Since the publication of this summary, further evidence has surfaced of other victims, who for one reason or another failed to testify. Specifically, another (Kurd) victim called Yussef, who alleges rape and talks of Russian roulette and mock executions.

Zontul's original evidence given to translator Lisa Turkuman was seriously condensed and essentially faulty. On the basis of this and an interview with the Greek Helsinki Monitor in October 2001, Amnesty recorded in its report of 2002 that Zontul "changed his evidence". He insists he did no such thing, and indeed at the trial in 2004, the commander of the unit testified against his own men and seems to corroborate Zontul's story. Recently, Amnesty International Secretariat admitted, that the staff at the Athens Office had resigned and that they had perhaps relied too much on information about the case that had come from only one source. Indeed, from the first television interview to Tempo TV he gave in October 2001, when footage was intercut with scenes from Basic Instinct, there seems to have been an effort to discredit Zontul. When Christodoulos, the Archbishop of Athens, was approached for help in 2003, he went on national television that evening to say "All Turks are barbarians." Christodoulos has never publicly condemned the rise in racist agitation and its apparent links with the Greek Orthodox Church.

The MEP Bill Miller wrote to the Ministry of Justice a few times and received no reply in over three years. The Greek Embassy in London denied that any court case was taking place in 2004 and in 2006, a court official in the Military Appellate Court in Athens told Zontul that his assailant, Dandoulakis, was "really a good boy" and that Zontul was not among witnesses being called to testify. Despite apparent bias, however, the guilty verdict was upheld.

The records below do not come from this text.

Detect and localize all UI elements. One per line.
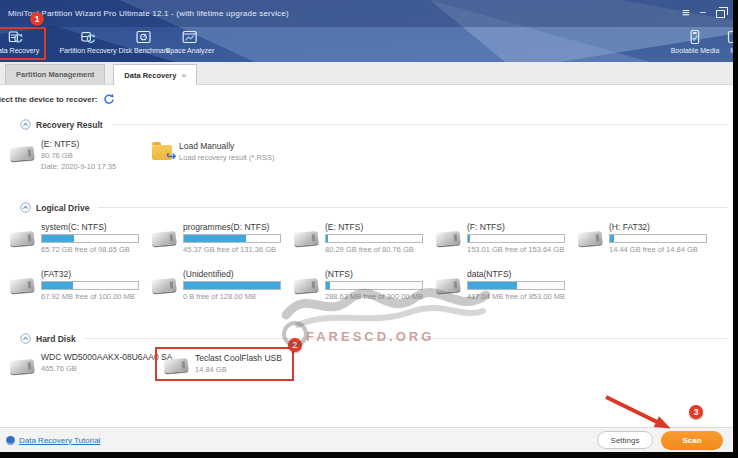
section-title: Logical Drive: [36, 203, 89, 213]
app-window: MiniTool Partition Wizard Pro Ultimate 1…: [0, 0, 733, 452]
hamburger-menu-icon[interactable]: ≡: [682, 6, 690, 19]
disk-drive-icon: [9, 231, 34, 246]
recovery-result-item[interactable]: (E: NTFS) 80.76 GB Date: 2020-9-10 17:35: [10, 139, 116, 171]
usage-bar: [325, 281, 423, 290]
toolbar-partition-recovery[interactable]: Partition Recovery: [59, 29, 116, 54]
minimize-icon[interactable]: −: [700, 7, 706, 18]
disk-drive-icon: [435, 278, 460, 293]
recovery-date: Date: 2020-9-10 17:35: [41, 162, 116, 171]
recovery-partition-name: (E: NTFS): [41, 139, 116, 149]
section-recovery-result: Recovery Result: [20, 119, 727, 130]
usage-bar: [41, 281, 139, 290]
drive-item-unidentified[interactable]: (Unidentified) 0 B free of 128.00 MB: [152, 269, 281, 301]
disk-drive-icon: [435, 231, 460, 246]
collapse-chevron-icon[interactable]: [20, 119, 31, 130]
title-bar: MiniTool Partition Wizard Pro Ultimate 1…: [0, 0, 733, 27]
toolbar-space-analyzer[interactable]: Space Analyzer: [166, 29, 215, 54]
annotation-box-teclast: 2 Teclast CoolFlash USB 14.84 GB: [155, 347, 294, 381]
annotation-step-1-badge: 1: [30, 12, 44, 26]
section-title: Recovery Result: [36, 120, 103, 130]
collapse-chevron-icon[interactable]: [20, 333, 31, 344]
disk-drive-icon: [9, 278, 34, 293]
disk-drive-icon: [151, 278, 176, 293]
drive-item-fat32[interactable]: (FAT32) 67.92 MB free of 100.00 MB: [10, 269, 139, 301]
refresh-icon[interactable]: [103, 93, 115, 105]
load-manually-title: Load Manually: [179, 141, 274, 151]
usage-bar: [183, 234, 281, 243]
section-hard-disk: Hard Disk: [20, 333, 727, 344]
more-tool-icon: [727, 29, 733, 45]
drive-item-ntfs[interactable]: (NTFS) 288.63 MB free of 300.00 MB: [294, 269, 423, 301]
disk-drive-icon: [293, 278, 318, 293]
annotation-arrow-to-scan: [598, 392, 690, 436]
disk-drive-icon: [577, 231, 602, 246]
disk-drive-icon: [9, 359, 34, 374]
folder-icon: ↪: [152, 145, 172, 160]
drive-item-f[interactable]: (F: NTFS) 153.01 GB free of 153.64 GB: [436, 222, 565, 254]
load-manually-desc: Load recovery result (*.RSS): [179, 153, 274, 162]
drive-item-system-c[interactable]: system(C: NTFS) 65.72 GB free of 98.65 G…: [10, 222, 139, 254]
data-recovery-tutorial-link[interactable]: Data Recovery Tutorial: [19, 436, 100, 445]
toolbar: Data Recovery Partition Recovery Disk Be…: [0, 27, 733, 62]
drive-item-data-ntfs[interactable]: data(NTFS) 417.04 MB free of 853.00 MB: [436, 269, 565, 301]
restore-window-icon[interactable]: [716, 10, 725, 18]
drive-item-programmes-d[interactable]: programmes(D: NTFS) 45.37 GB free of 131…: [152, 222, 281, 254]
annotation-step-3-badge: 3: [689, 405, 703, 419]
toolbar-bootable-media[interactable]: Bootable Media: [671, 29, 720, 54]
load-manually-item[interactable]: ↪ Load Manually Load recovery result (*.…: [152, 139, 274, 162]
tab-strip: Partition Management Data Recovery ×: [0, 62, 733, 85]
annotation-box-data-recovery: [0, 27, 46, 60]
tutorial-icon: [6, 436, 15, 445]
usage-bar: [183, 281, 281, 290]
load-arrow-icon: ↪: [166, 149, 176, 163]
disk-drive-icon: [151, 231, 176, 246]
toolbar-more[interactable]: Mo: [727, 29, 733, 54]
partition-recovery-icon: [80, 29, 96, 45]
toolbar-disk-benchmark[interactable]: Disk Benchmark: [119, 29, 170, 54]
collapse-chevron-icon[interactable]: [20, 202, 31, 213]
hard-disk-item-teclast[interactable]: Teclast CoolFlash USB 14.84 GB: [195, 353, 282, 374]
drive-item-e[interactable]: (E: NTFS) 80.29 GB free of 80.76 GB: [294, 222, 423, 254]
tab-data-recovery[interactable]: Data Recovery ×: [113, 64, 197, 85]
usage-bar: [467, 281, 565, 290]
disk-benchmark-icon: [136, 29, 152, 45]
section-logical-drive: Logical Drive: [20, 202, 727, 213]
bootable-media-icon: [687, 29, 703, 45]
usage-bar: [41, 234, 139, 243]
hard-disk-item-wdc[interactable]: WDC WD5000AAKX-08U6AA0 SA.. 465.76 GB: [10, 352, 177, 373]
usage-bar: [467, 234, 565, 243]
disk-drive-icon: [293, 231, 318, 246]
section-title: Hard Disk: [36, 334, 76, 344]
select-device-label: Select the device to recover:: [0, 95, 98, 104]
usage-bar: [325, 234, 423, 243]
recovery-partition-size: 80.76 GB: [41, 151, 116, 160]
space-analyzer-icon: [182, 29, 198, 45]
usage-bar: [609, 234, 707, 243]
data-recovery-panel: Select the device to recover: Recovery R…: [0, 85, 733, 427]
drive-item-h[interactable]: (H: FAT32) 14.44 GB free of 14.84 GB: [578, 222, 707, 254]
annotation-step-2-badge: 2: [288, 338, 302, 352]
disk-drive-icon: [163, 358, 188, 373]
tab-partition-management[interactable]: Partition Management: [5, 64, 105, 84]
tab-close-icon[interactable]: ×: [181, 71, 186, 80]
app-header: MiniTool Partition Wizard Pro Ultimate 1…: [0, 0, 733, 62]
disk-drive-icon: [9, 146, 34, 161]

Nevertheless, the Greek Government has failed to apologise, accept responsibility for the actions of its armed and uniformed security personnel, issue a statement of non-recurrence or offer compensation. The Greek Ombudsman has written to and repeatedly discussed (in 2007) with the Greek Government, suggesting that an apology and a statement of sympathy would be in order. The Government has never responded. Further instances of torture and abuse by the Greek Coast Guard have been recorded, and some are recorded on YouTube.

The Greek Government, in response to a request from the British Foreign Office in 2006-2007, issued a range of four conflicting dates for the cessation of national remedies.

Together with his partner, Tim Wilson, Zontul has campaigned against his assailants and has made a film of his experiences. It mixes animation and live action footage. The film, A Torture Cartoon, was sponsored by Screen South and the RIFE lottery project.

The case came before the European Court of Human Rights. The treatment of foreign detainees and refugees in Greece has not greatly improved - to such an extent that the British Government has recently decided not to send refugees / asylum seekers who make their way to the UK back to Greece.

In 2012, Zontul's case was successful. The torture was admitted and modest compensation arranged. This was organised by the British charity REDRESS.
Further violence to foreigners has continued in Greece, and has involved the detention and abuse of foreign tourists.